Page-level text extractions
((
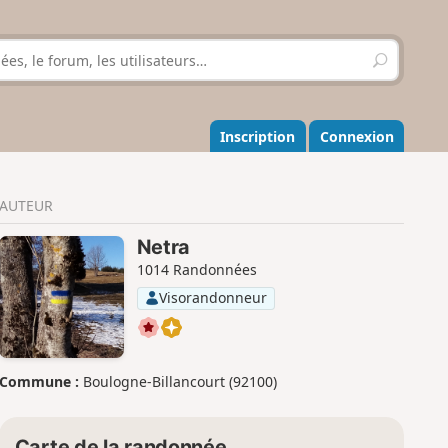
R
e
c
h
e
Inscription
Connexion
r
c
h
AUTEUR
e
r
Netra
1014 Randonnées
Visorandonneur
Commune :
Boulogne-Billancourt (92100)
Carte de la randonnée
))
Exercise goal -
With the pictures removed, print the entries above exactly.

Answer for the task -
R
e
c
h
e
Inscription
Connexion
r
c
h
AUTEUR
e
r
Netra
1014 Randonnées
Visorandonneur
Commune :
Boulogne-Billancourt (92100)
Carte de la randonnée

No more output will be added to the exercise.